Abdul juga mengatakan, persoalan koalisi di Pemilu 2019 masih dibicarakan di setiap partai. PKS punya mekanisme internal yang perlu dilalui terlebih dahulu. Penetapan capres dan cawapres, ujarnya, perlu melalui rapat Majelis Syuro PKS.
Uji materi
Syarat pencalonan presiden dan wakil presiden yang ada di Pasal 169 Huruf n dan Pasal 227 Huruf i Undang-Undang Nomor 7 Tahun 2017 tentang Pemilu didaftarkan ke Mahkamah Konstitusi untuk diuji materi.
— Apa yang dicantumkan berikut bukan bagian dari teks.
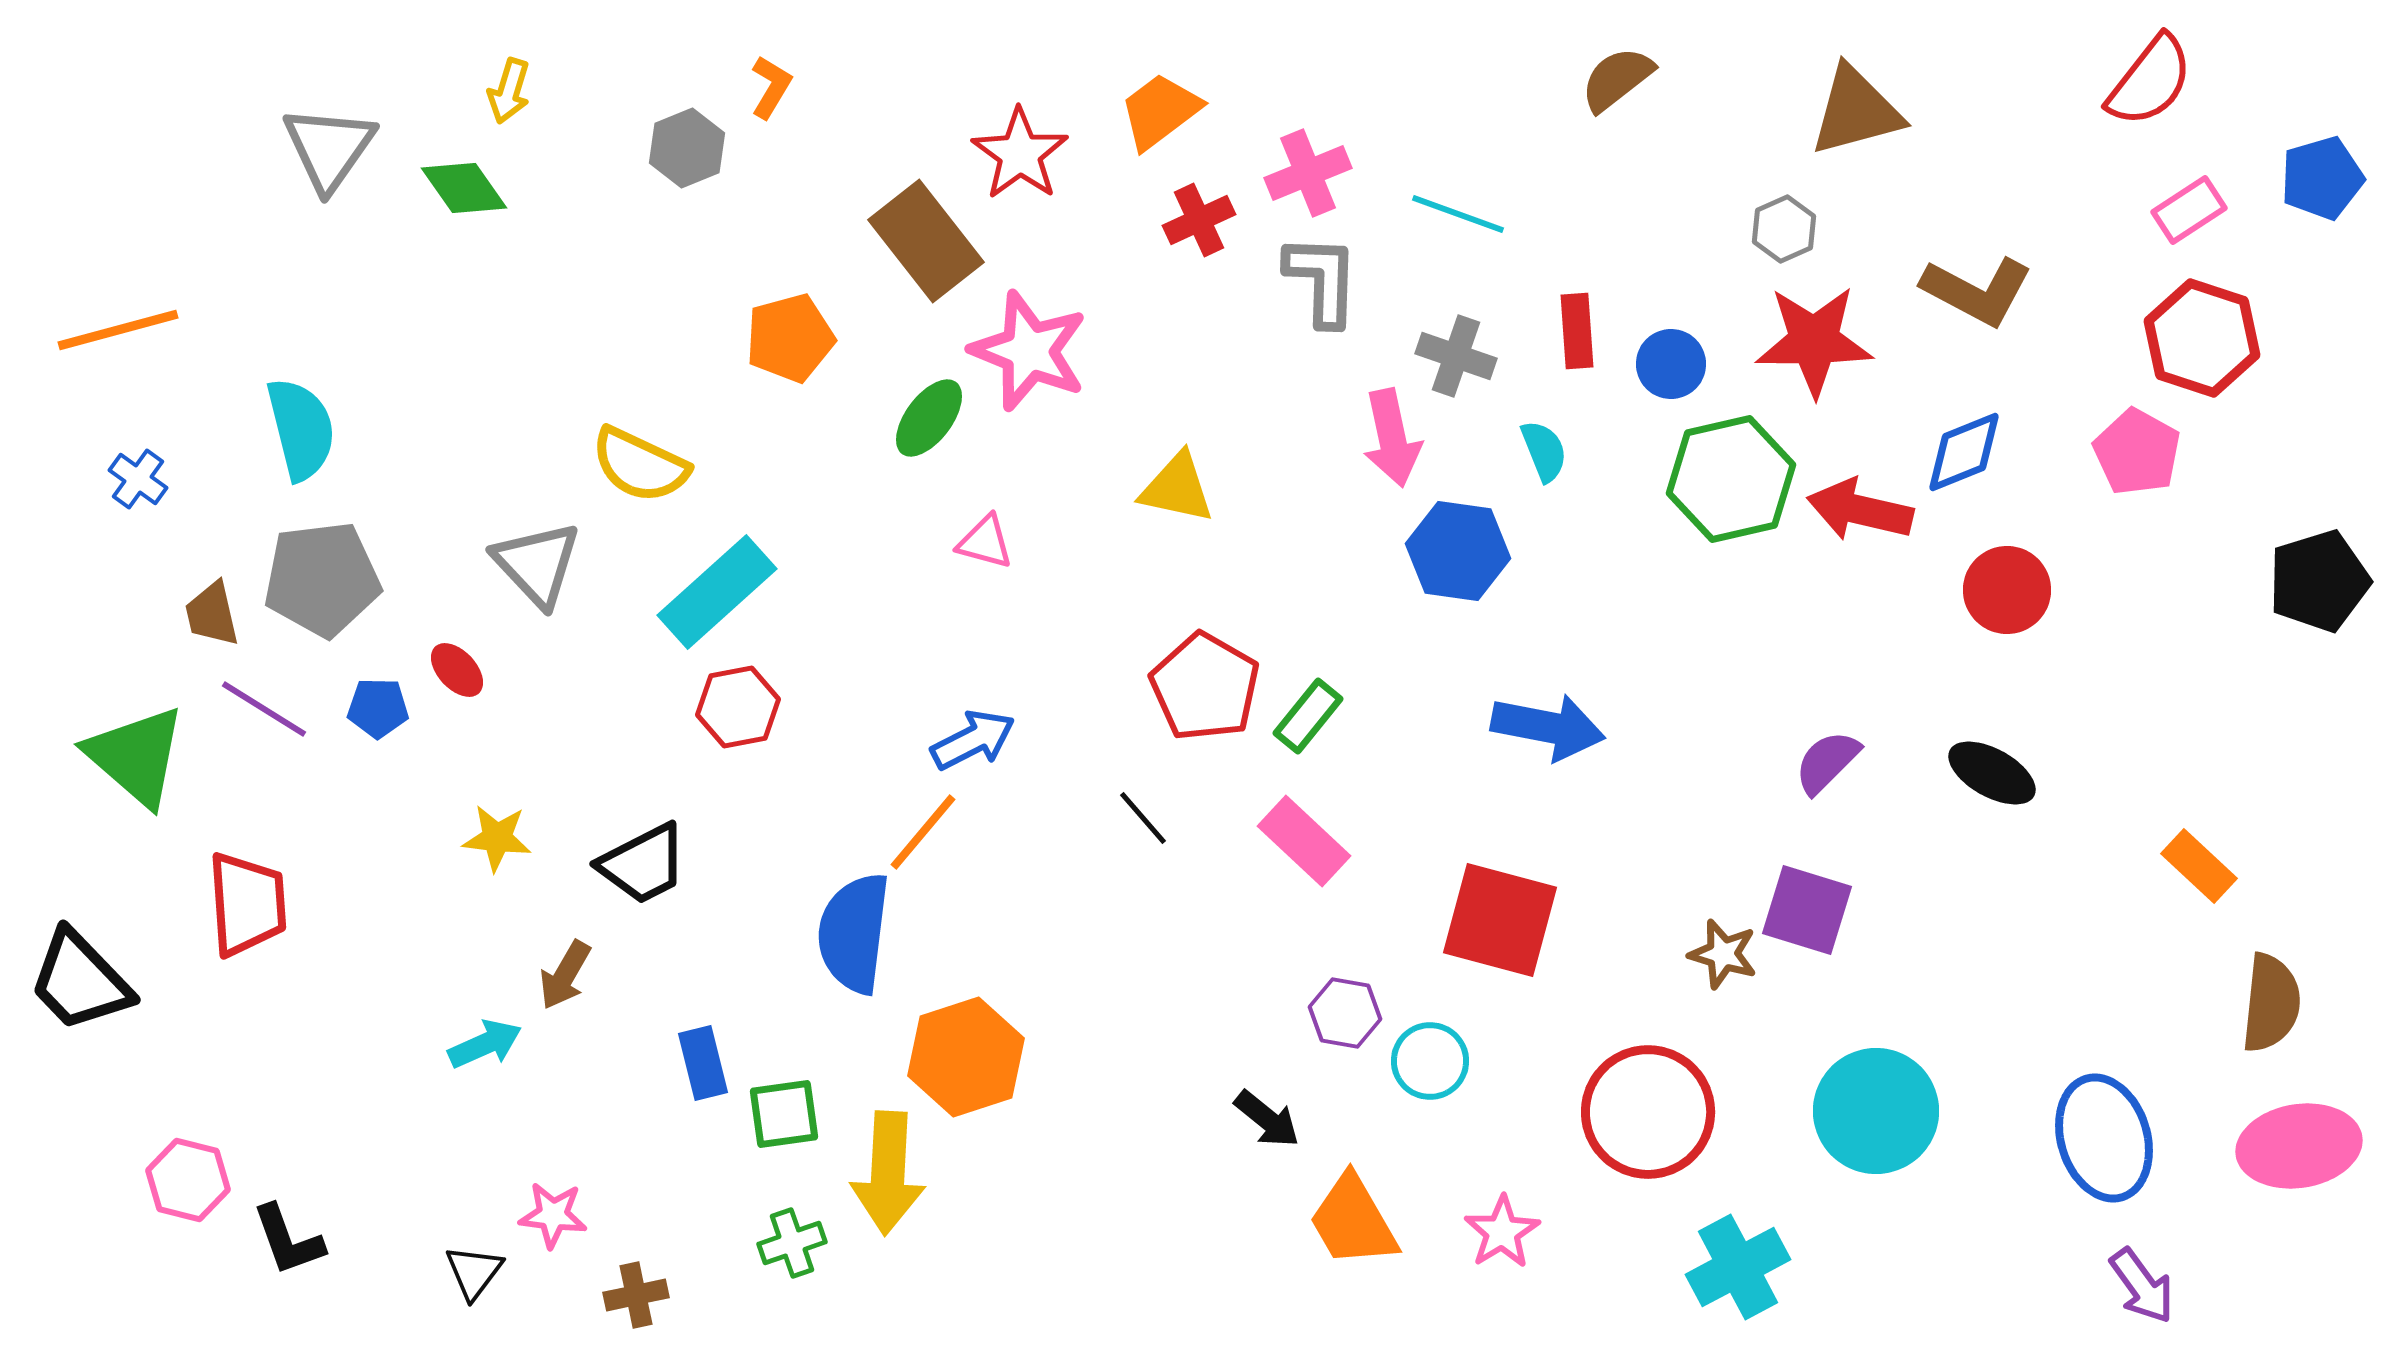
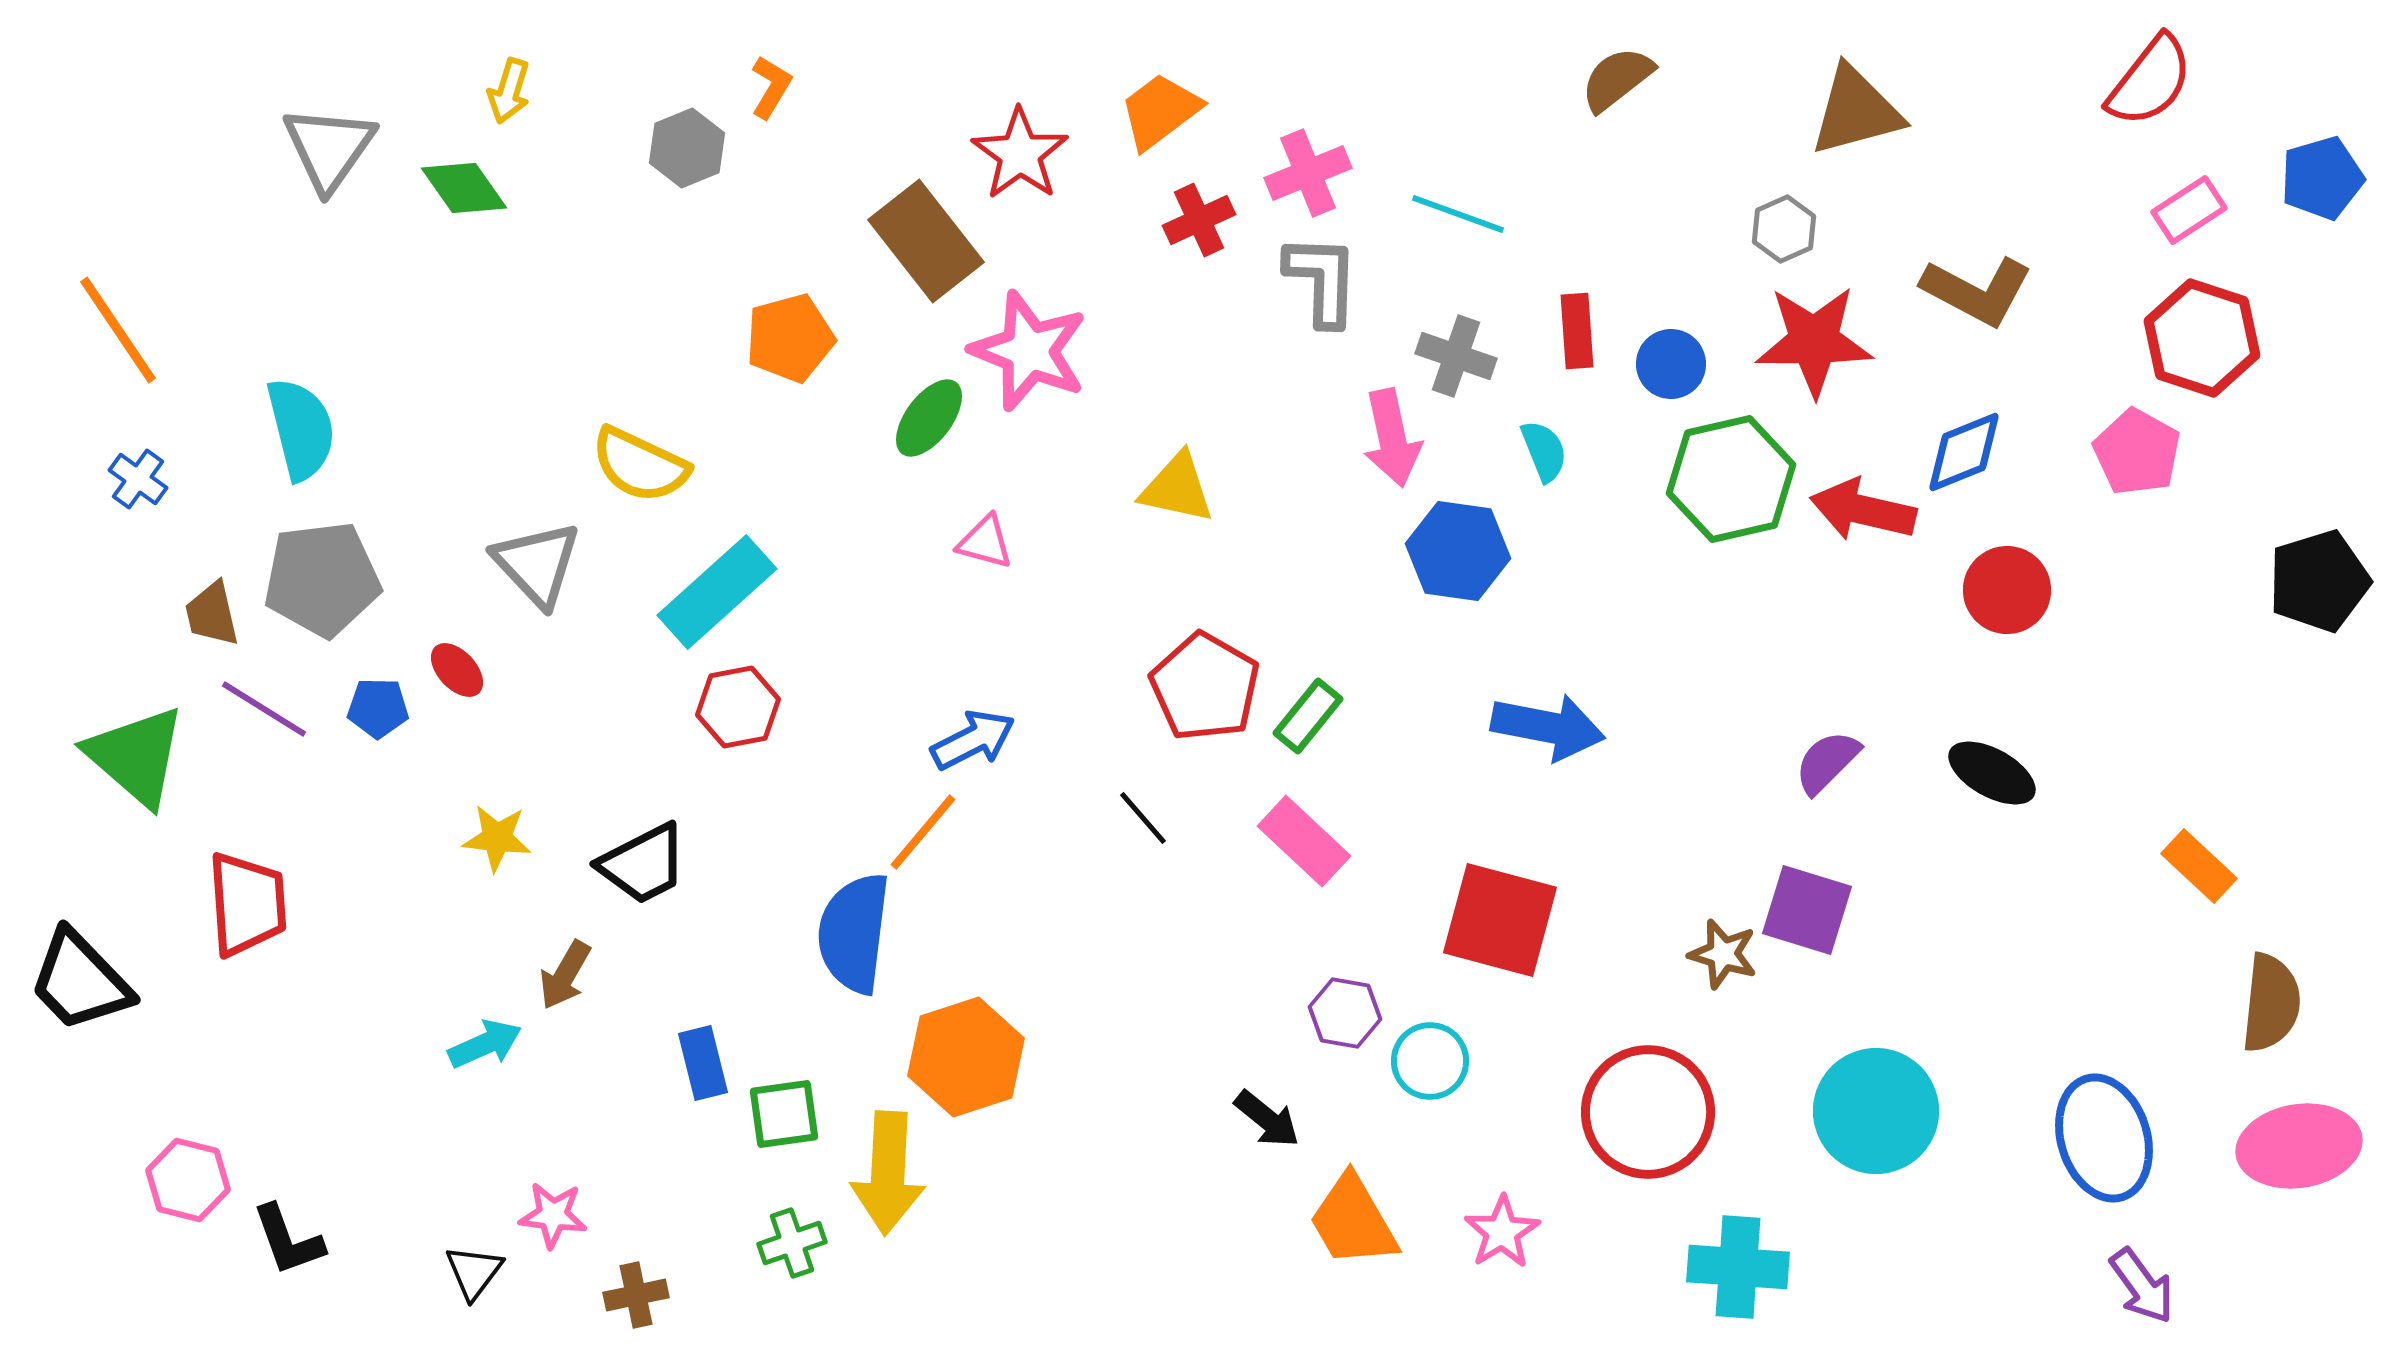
orange line at (118, 330): rotated 71 degrees clockwise
red arrow at (1860, 510): moved 3 px right
cyan cross at (1738, 1267): rotated 32 degrees clockwise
Upaya ini dilakukan oleh Perkumpulan Rakyat Proletar untuk Konstitusi, Federasi Serikat Pekerja Singaperbangsa, dan seorang warga negara bernama Muhammad Hafidz.
Pasal 169 Huruf n dan Pasal 227 Huruf i UU Pemilu memberikan syarat bagi calon presiden dan calon wapres, yaitu ”belum pernah menjabat sebagai Presiden atau Wakil Presiden selama dua kali masa jabatan dalam jabatan yang sama, dan surat pernyataan belum pernah menjabat sebagai Presiden atau Wakil Presiden selama dua kali masa jabatan dalam jabatan yang sama”.
Kuasa hukum pemohon, Dorel Almir, menuturkan, frasa ”selama dua kali masa jabatan dalam jabatan yang sama” tersebut tidak tegas dan dapat memberikan keragu-raguan serta ketidakpastian hukum. Ini karena yang dimaksud dari frasa itu dapat dijabat secara berturut-turut atau tidak berturut-turut.